Ten years of Siri: will the voice assistant soon be able to talk to Alexa?

Ten years of Siri
Will the voice assistant be able to talk to Alexa soon?

Apple’s voice assistant Siri is also in the HomePod mini, among other things.

© Apple

Siri has been accompanying many people through everyday life for ten years. What does the future look like for Apple’s voice assistant and the smart home?

With the release of Siri with the iPhone 4s ten years ago, the triumph of voice assistants in everyday life began. While the intelligent assistants were initially mainly distributed via smartphones, many consumers can hardly imagine a life without Apple’s Siri, Amazon’s Alexa or the Google Assistant.

65 percent of users in Germany who have smart home devices in their homes access them using voice commands. This is the result of a survey commissioned by the industry association Bitkom, for which more than 1,250 people aged 16 and over were interviewed. A year earlier it was 52 percent. “The smart home has become the main area of ​​application for voice assistants,” explains Dr. Sebastian Klöß, Head of Consumer Technology at Bitkom. “Recently, not only have the fear of contact with voice control decreased, but also concerns about hacker attacks, for example.”

According to this, 41 percent of people in Germany currently have smart home devices in their homes. And 88 percent of them believe that networked helpers will find their way into every household in the future. Perhaps the new Standard Matter will be decisive here, as it could eliminate one of the biggest problems for users.
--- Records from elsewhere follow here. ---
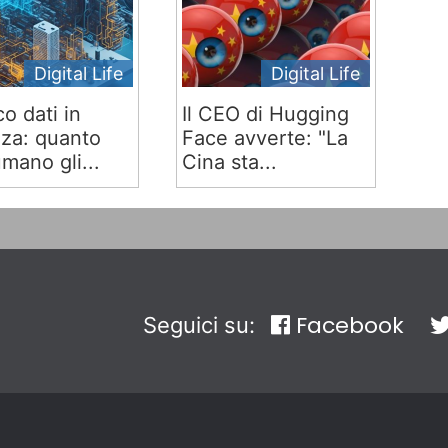
Digital Life
Digital Life
co dati in
Il CEO di Hugging
za: quanto
Face avverte: "La
mano gli...
Cina sta...
Facebook
Seguici su: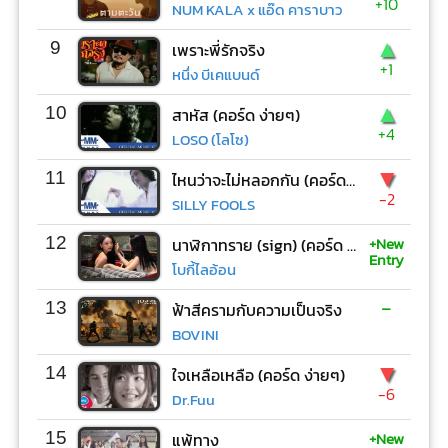
+10
NUM KALA x แอ๊ด คาราบาว
▲
9
เพราะพี่รักจริง
+1
หนึ่ง บีเคแบนด์
▲
10
สาหัส (คอร์ด ง่ายๆ)
+4
LOSO (โลโซ)
▼
11
ไหนว่าจะไม่หลอกกัน (คอร์ด ง่ายๆ)
-2
SILLY FOOLS
+New
12
นาฬิกาทราย (sign) (คอร์ด ง่ายๆ)
Entry
โบกี้ไลอ้อน
-
13
ฟ้าสีครามกับความเป็นจริง
BOVINI
▼
14
ใจเหลือเหลือ (คอร์ด ง่ายๆ)
-6
Dr.Fuu
+New
15
แพ้ทาง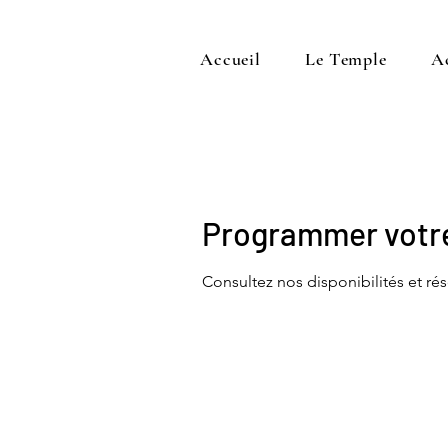
Accueil
Le Temple
A
Programmer votre
Consultez nos disponibilités et rés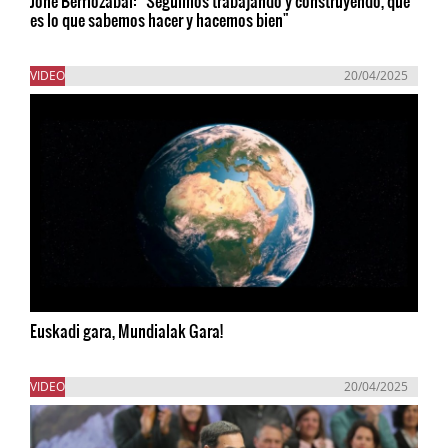
Jone Berriozabal: “Seguimos trabajando y construyendo, que
es lo que sabemos hacer y hacemos bien"
VIDEO
20/04/2025
Euskadi gara, Mundialak Gara!
VIDEO
20/04/2025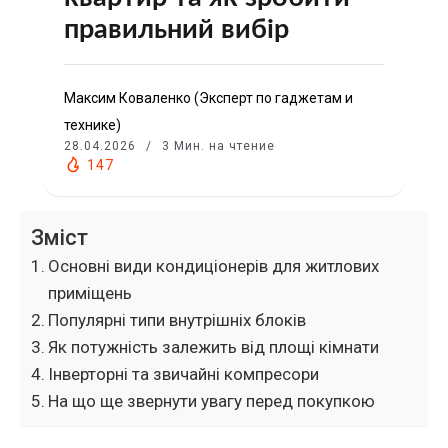
правильний вибір
Максим Коваленко (Эксперт по гаджетам и
технике)
28.04.2026
3 Мин. на чтение
147
Зміст
Основні види кондиціонерів для житлових
приміщень
Популярні типи внутрішніх блоків
Як потужність залежить від площі кімнати
Інверторні та звичайні компресори
На що ще звернути увагу перед покупкою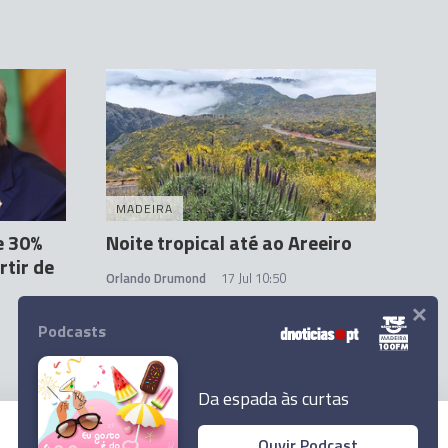
MADEIRA
e 30%
Noite tropical até ao Areeiro
rtir de
Orlando Drumond
17 Jul 10:50
×
3
Podcasts
Da espada às curtas
Ouvir Podcast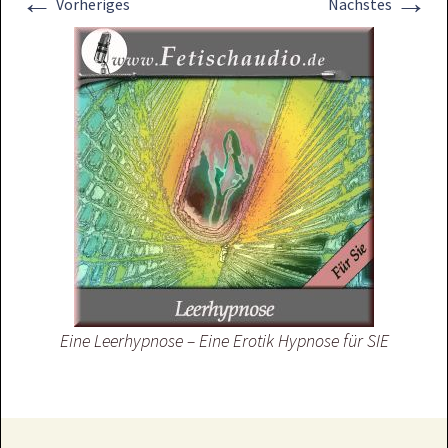
←
→
Vorheriges
Nächstes
Eine Leerhypnose – Eine Erotik Hypnose für SIE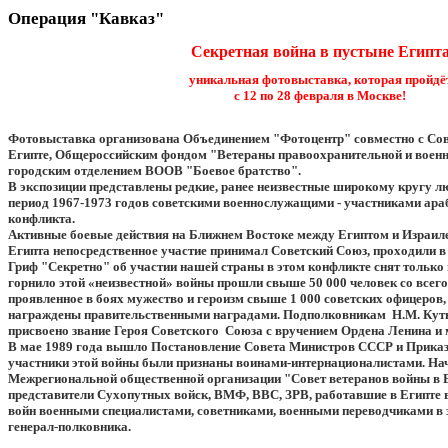
Операция "Кавказ"
Секретная война в пустыне Египт
уникальная фотовыставка, которая пройдё
с 12 по 28 февраля в Москве!
Фотовыставка организована Объединением "Фотоцентр" совместно с Сов
Египте, Общероссийским фондом "Ветераны правоохранительной и воен
городским отделением ВООВ "Боевое братство".
В экспозиции представлены редкие, ранее неизвестные широкому кругу л
период 1967-1973 годов советскими военнослужащими - участниками ара
конфликта.
Активные боевые действия на Ближнем Востоке между Египтом и Израиле
Египта непосредственное участие принимал Советский Союз, проходили в 
Гриф "Секретно" об участии нашей страны в этом конфликте снят только 
горнило этой «неизвестной» войны прошли свыше 50 000 человек со всег
проявленное в боях мужество и героизм свыше 1 000 советских офицеров,
награждены правительственными наградами. Подполковникам Н.М. Кут
присвоено звание Героя Советского Союза с вручением Ордена Ленина и 
В мае 1989 года вышло Постановление Совета Министров СССР и Приказ
участники этой войны были признаны воинами-интернационалистами. Нач
Межрегиональной общественной организации "Совет ветеранов войны в Е
представители Сухопутных войск, ВМФ, ВВС, ЗРВ, работавшие в Египте 
войн военными специалистами, советниками, военными переводчиками в 
генерал-полковника.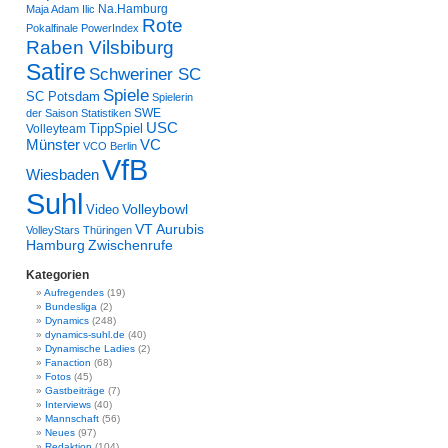
Na.Hamburg
Maja Adam Ilic
Rote
Pokalfinale
PowerIndex
Raben Vilsbiburg
Satire
Schweriner SC
Spiele
SC Potsdam
Spielerin
SWE
der Saison
Statistiken
USC
TippSpiel
Volleyteam
VC
Münster
VCO Berlin
VfB
Wiesbaden
Suhl
Volleybowl
Video
VT Aurubis
VolleyStars Thüringen
Hamburg
Zwischenrufe
Kategorien
Aufregendes
(19)
Bundesliga
(2)
Dynamics
(248)
dynamics-suhl.de
(40)
Dynamische Ladies
(2)
Fanaction
(68)
Fotos
(45)
Gastbeiträge
(7)
Interviews
(40)
Mannschaft
(56)
Neues
(97)
Redaktion
(104)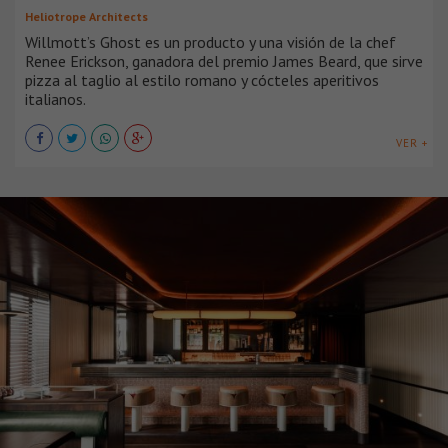
Heliotrope Architects
Willmott’s Ghost es un producto y una visión de la chef
Renee Erickson, ganadora del premio James Beard, que sirve
pizza al taglio al estilo romano y cócteles aperitivos
italianos.
VER +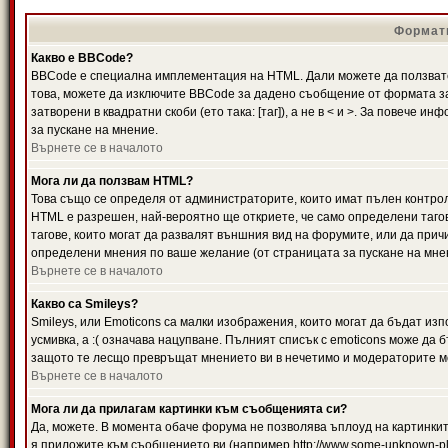
Формати
Какво е BBCode?
BBCode е специална имплементация на HTML. Дали можете да ползвате
това, можете да изключите BBCode за дадено съобщение от формата за
затворени в квадратни скоби (ето така: [таг]), а не в < и >. За повече
за пускане на мнение.
Върнете се в началото
Мога ли да ползвам HTML?
Това също се определя от администраторите, които имат пълен контро
HTML е разрешен, най-вероятно ще откриете, че само определени тагов
тагове, които могат да развалят външния вид на форумите, или да прич
определени мнения по ваше желание (от страницата за пускане на мне
Върнете се в началото
Какво са Smileys?
Smileys, или Emoticons са малки изображения, които могат да бъдат изп
усмивка, а :( означава нацупване. Пълният списък с emoticons може да б
защото те лесщо превръщат мнението ви в нечетимо и модераторите мо
Върнете се в началото
Мога ли да прилагам картинки към съобщенията си?
Да, можете. В момента обаче форума не позволява ъплоуд на картинките
я приложите към съобщението ви (например http://www.some-unknown-pla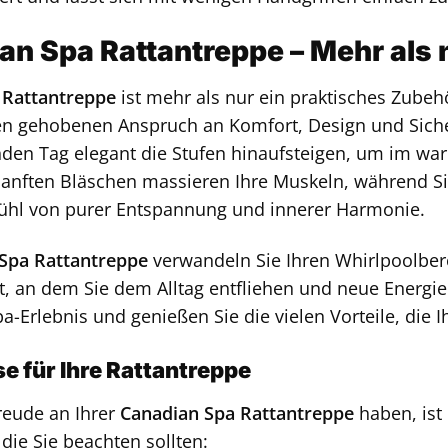
an Spa Rattantreppe – Mehr als 
 Rattantreppe
ist mehr als nur ein praktisches Zubehör
en gehobenen Anspruch an Komfort, Design und Sicherh
den Tag elegant die Stufen hinaufsteigen, um im wa
sanften Bläschen massieren Ihre Muskeln, während Si
fühl von purer Entspannung und innerer Harmonie.
Spa Rattantreppe
verwandeln Sie Ihren Whirlpoolbere
t, an dem Sie dem Alltag entfliehen und neue Energi
pa-Erlebnis und genießen Sie die vielen Vorteile, die 
e für Ihre Rattantreppe
reude an Ihrer
Canadian Spa Rattantreppe
haben, ist 
 die Sie beachten sollten: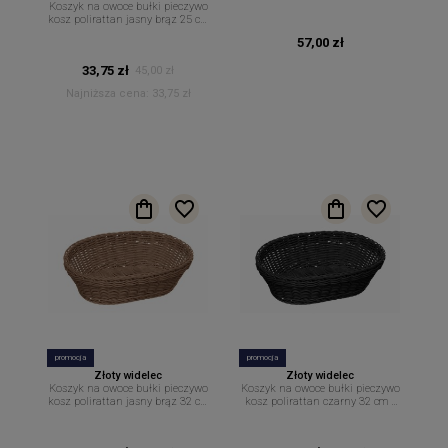
Koszyk na owoce bułki pieczywo
19 cm
kosz polirattan jasny brąz 25 cm
x 19 cm
57,00 zł
33,75 zł
45,00 zł
Najniższa cena:
33,75 zł
promocja
promocja
Złoty widelec
Złoty widelec
Koszyk na owoce bułki pieczywo
Koszyk na owoce bułki pieczywo
kosz polirattan jasny brąz 32 cm
kosz polirattan czarny 32 cm x
x 23 cm
23 cm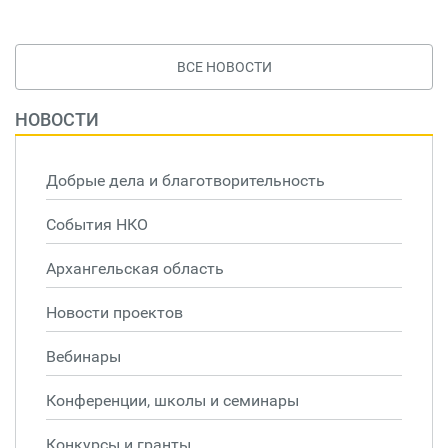
ВСЕ НОВОСТИ
НОВОСТИ
Добрые дела и благотворительность
События НКО
Архангельская область
Новости проектов
Вебинары
Конференции, школы и семинары
Конкурсы и гранты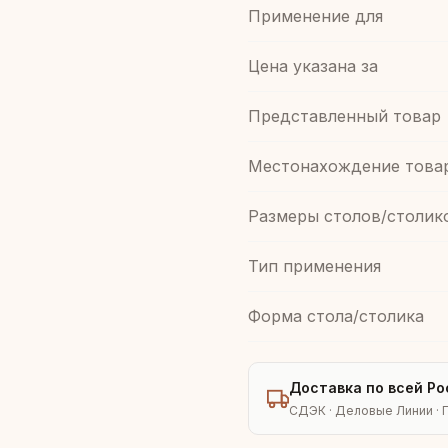
Применение для
Цена указана за
Представленный товар
Местонахождение това
Размеры столов/столик
Тип применения
Форма стола/столика
Доставка по всей Ро
СДЭК · Деловые Линии · 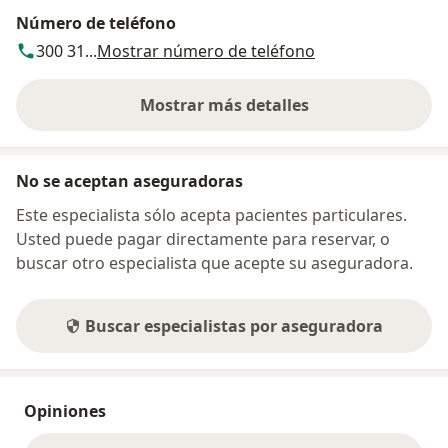
Número de teléfono
300 31...
Mostrar número de teléfono
Mostrar más detalles
sobre la dirección
No se aceptan aseguradoras
Este especialista sólo acepta pacientes particulares.
Usted puede pagar directamente para reservar, o
buscar otro especialista que acepte su aseguradora.
Buscar especialistas por aseguradora
Opiniones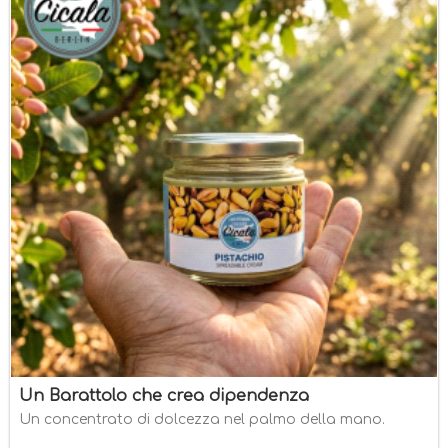
Un Barattolo che crea dipendenza
Un concentrato di dolcezza nel palmo della mano.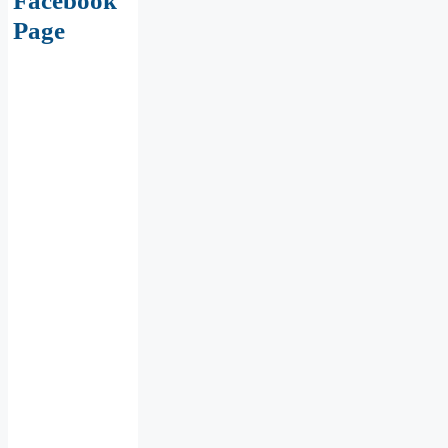
Facebook
Page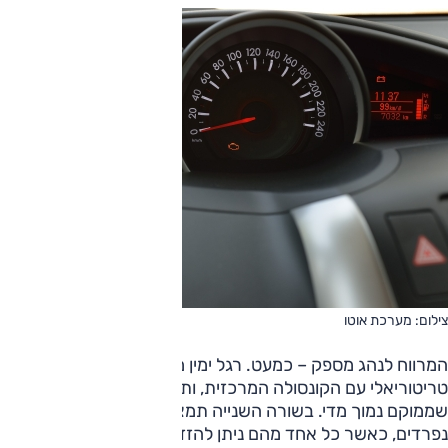
צילום: מערכת אוטו
המרווח לנהג מספק – כמעט. רגל ימין מוצאת עצמה במאבק
טריטוריאלי עם הקונסולה המרכזית, ותחת איום מצד הסוויץ',
שממוקם נמוך מדי. בשורה השנייה תמצאו שלושה מושבים
נפרדים, כאשר כל אחד מהם ניתן להזזה לפנים-אחור בטווח של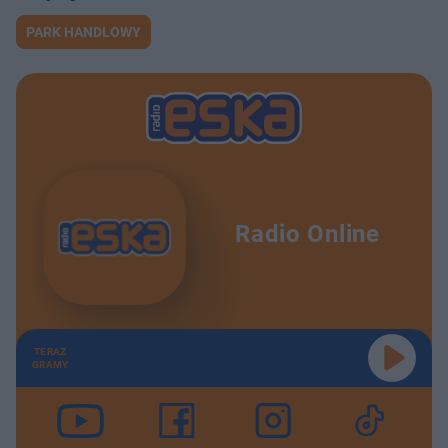
PARK HANDLOWY
Radio Online
TERAZ
GRAMY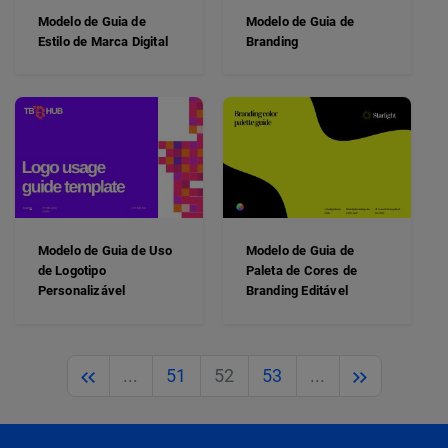
Modelo de Guia de
Modelo de Guia de
Estilo de Marca Digital
Branding
Modelo de Guia de Uso
Modelo de Guia de
de Logotipo
Paleta de Cores de
Personalizável
Branding Editável
Previous
Next
...
51
52
53
...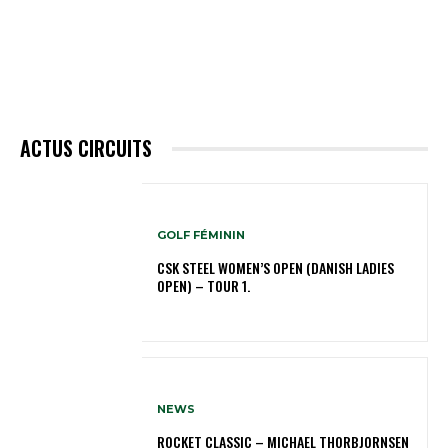
ACTUS CIRCUITS
GOLF FÉMININ
CSK STEEL WOMEN’S OPEN (DANISH LADIES
OPEN) – TOUR 1.
NEWS
ROCKET CLASSIC – MICHAEL THORBJORNSEN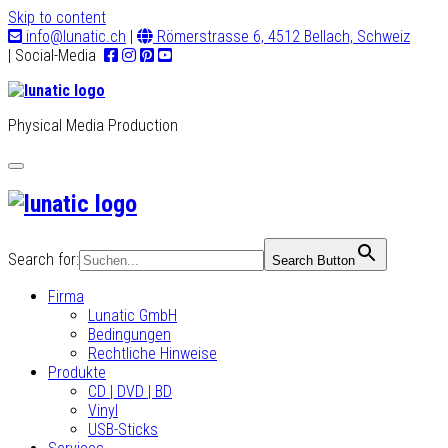
Skip to content
info@lunatic.ch
|
Römerstrasse 6, 4512 Bellach, Schweiz
| Social-Media
Physical Media Production
Toggle
navigation
Search for:
Search Button
Firma
Lunatic GmbH
Bedingungen
Rechtliche Hinweise
Produkte
CD | DVD | BD
Vinyl
USB-Sticks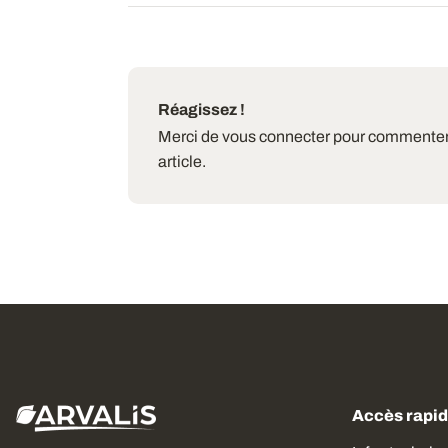
Réagissez !
Merci de vous connecter pour commenter
article.
Accès rapi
Everyone is finally talking to each other

Due to numerous different standards, customers currently have to limit themselves to products that can communicate with certain language assistants. Smart lamps from one manufacturer may only work with a specific assistant. An intelligent socket from another manufacturer, however, only with one additional helper. If you want to use multiple devices in your home, you are limited to one of the ecosystems if you don’t want to use multiple assistants. But that should change.

Under the mantle of the Connectivity Standards Alliance (CSA), more than 200 companies with around 2,000 developers are currently working on the new standard. These include big names such as Apple, Amazon, Google and Ikea. The Munich-based company Eve Systems will also be there, for which, according to Managing Director Jerome Gackel, the question is not whether Matter will be successful, but when. All companies involved have the same say in the development.

Today the devices speak many different languages, in the future maybe only one. Matter is supposed to be a smart home Esperanto, if you will. In the future, it should be the language that connects all devices with one another – regardless of which company they come from. So it shouldn’t matter whether you prefer to use a smart speaker with the support of Siri, Alexa or the Google Assistant, for example, to control a large number of devices from different manufacturers.

The devices then have to assert themselves on the market through special functions or quality – and not just through belonging to an ecosystem. This should then also benefit consumers.

A network of threads

The preferred way of communication is thread. This is a new technology with which devices are to be networked better. A mesh network is set up via thread, in which smart devices can also communicate with one another. This helps, among other things, with the stability of a system. If one device fails, the next one can be communicated directly. In addition, thread should be significantly faster than Bluetooth, for example.

Eve Systems will offer a total of twelve products that work with Thread by the end of 2021. With Eve MotionBlinds, intelligent roller blinds should then be available from January 2022 and by the middle of next year the company wants to be the first company to have a Matter-certified product on the market. It doesn’t matter whether you operate this via Siri, Alexa or the Google Assistant. Finally, the device then speaks technical Esperanto.